When I moved to Delhi, I chose an accommodation that was closed to office. My parents chose, to be precise. I was ready to pack my bags and head back home when I heard the house rents here. I don’t know why people keep saying Bombay is expensive. Delhi isn’t much better either. After round 4 (or was it 6?) of discussions on where to stay, it was decided I’d stay close to work and pay a steep, steep house rent. It would save me time, I would tire less and would have time and energy to pursue hobbies, cook for myself, manage the house and occasionally socialize. Getting back home after sitting late at work would be easy. I wouldn’t need to invest in a car, an asset that demands a fair amount of investment, not to mention maintenance and a parking space. Living close to office would thus be the perfect solution to my housing woes.
The only decent residential location that could be found close to office happened to be a part of Delhi that most people define as posh. Posh in a way that is well beyond your and my imagination of posh. Sprawling bunglows with chawkidars and dogs on guard. Six cars and five full- time servants for a family of four. Ladies dripping with diamonds, enveloped in an air of perfume. Toddles playing under the supervision of the maids, no mother or father in sight. Teenagers driving CR-Vs at neck breaking speed honking loudly at unsuspecting pedestrians and deriving some strange thrill out of this exercise. Men with more money than they or their accountants can count. To say I was, and continue to be, maladjusted here is an understatement.
I come from the middle class family. God’s been kind and we have always had enough to have all the necessities in place with enough surplus to indulge when we’ve felt like it. We have always had help around the house, but as far back as I can remember, it’s been part time. It’s more a matter of choice than anything else. We want our privacy; we are not comfortable with a full-time maid hearing every conversation, knowing every detail of our lives. We experimented with full- time house help and didn’t adjust well to it. We are also a family that likes to do our household chores together. We like to cook our own food. We enjoy the weekly trip to the mandi to hand- pick up our vegetables and we don’t have a problem in carrying back a bag or two. We don’t mind driving around town and if its long distance we have no qualms about ditching the car and taking the local train. Sure, we take help when we need it, but its supplementary help. The drivers and maids and malis and dhobis don’t run our house. So this place, with its upper-upper end living, makes me feel like a fish out of water.
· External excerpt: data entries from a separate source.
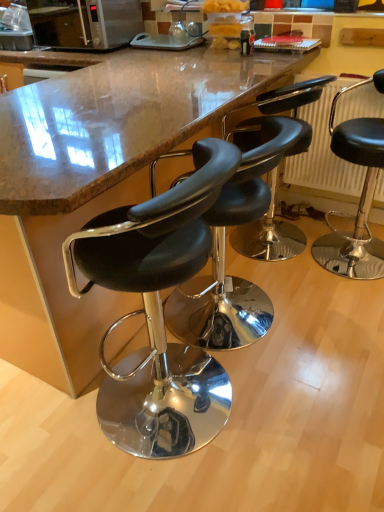 Question: Considering the relative sizes of metallic silver microwave at upper left and black leather stool at center, which is the fourth chair in right-to-left order, in the image provided, is metallic silver microwave at upper left taller than black leather stool at center, which is the fourth chair in right-to-left order,?

Choices:
 (A) no
 (B) yes

Answer: (A)

Question: Does metallic silver microwave at upper left have a larger size compared to black leather stool at center, positioned as the first chair in left-to-right order?

Choices:
 (A) yes
 (B) no

Answer: (B)

Question: Is metallic silver microwave at upper left at the right side of black leather stool at center, which is the fourth chair in right-to-left order?

Choices:
 (A) yes
 (B) no

Answer: (B)

Question: From the image's perspective, is metallic silver microwave at upper left under black leather stool at center, positioned as the first chair in left-to-right order?

Choices:
 (A) no
 (B) yes

Answer: (A)

Question: From a real-world perspective, is metallic silver microwave at upper left on top of black leather stool at center, positioned as the first chair in left-to-right order?

Choices:
 (A) yes
 (B) no

Answer: (A)

Question: Is metallic silver microwave at upper left smaller than black leather stool at center, which is the fourth chair in right-to-left order?

Choices:
 (A) yes
 (B) no

Answer: (A)

Question: Does marble countertop at center have a lesser width compared to metallic radiator at right?

Choices:
 (A) yes
 (B) no

Answer: (B)

Question: From a real-world perspective, is marble countertop at center physically below metallic radiator at right?

Choices:
 (A) no
 (B) yes

Answer: (B)

Question: From the image's perspective, is marble countertop at center located beneath metallic radiator at right?

Choices:
 (A) yes
 (B) no

Answer: (A)

Question: Considering the relative sizes of marble countertop at center and metallic radiator at right in the image provided, is marble countertop at center smaller than metallic radiator at right?

Choices:
 (A) yes
 (B) no

Answer: (B)

Question: Does marble countertop at center come behind metallic radiator at right?

Choices:
 (A) no
 (B) yes

Answer: (A)

Question: Is marble countertop at center located outside metallic radiator at right?

Choices:
 (A) no
 (B) yes

Answer: (B)

Question: From a real-world perspective, is black leather stool at center, which is the 2th chair from right to left, on top of metallic radiator at right?

Choices:
 (A) yes
 (B) no

Answer: (B) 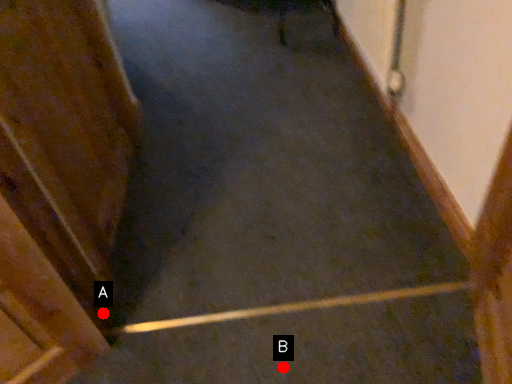 Question: Two points are circled on the image, labeled by A and B beside each circle. Which point is farther to the camera?

Choices:
 (A) A is further
 (B) B is further

Answer: (A)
It’s not the abundance of material wealth that makes me uncomfortable. Don’t get me wrong, I don’t have a problem with people having so much material wealth. I am sure they’ve worked really hard to acquire it. And I don’t undermine the importance of material comforts either. They have their place in life and I understand that. What I do have a problem with is when people are so involved with themselves and their material wealth that other people cease to exist for them. When people are no longer seen as people but as a means to acquire some material or physical comfort, it just doesn’t seem right to me. But I guess when you have too much of everything good in life, you forget that basic values that are significant no matter where you live, how much you earn and who you break bread with.
People here never cease to surprise me. While the bejeweled lady talks to her friend perfectly properly, she turns into a different person altogether when talking to her maid. Suddenly all the sophistication vanishes, ordered are yelled out and immediate attention and action demanded. Drivers, who lug around large shopping bags and run errands, never hear a thank you and no one from the family offers to carry a bag, no matter how over loaded the poor man is. Salespersons at the shop are snapped at. Currency notes are slapped rudely on the counter.
I also wonder what people who have others to do everything for them, do with their time. There is the cook, the gardener, the driver, the home tutor for the children, the part-time maid, the full time maids, the ballet teacher. When you don’t do any of the mundane chores, what do you do with all the time you have at hand? When you don’t wake up in the morning with a ready list of things to do at home and work, how do you fill the hours? Of course there is socialising and shopping, but I would assume it gets to a point when it becomes mind-numbingly boring. Even if it doesn’t, I can’t understand why being rich should automatically turn you into a thoughtless person. I wouldn’t be honest if I didn’t mention that I have met the odd kind, considerate person here, but the numbers are so few that I could count them all on one hand. Wealth really does affect people in strange ways. I only wish that while everyone enjoyed their material abundance, they would also realise just how fortunate they are to have so much, and that a little humility, kindness and generosity never hurt anyone.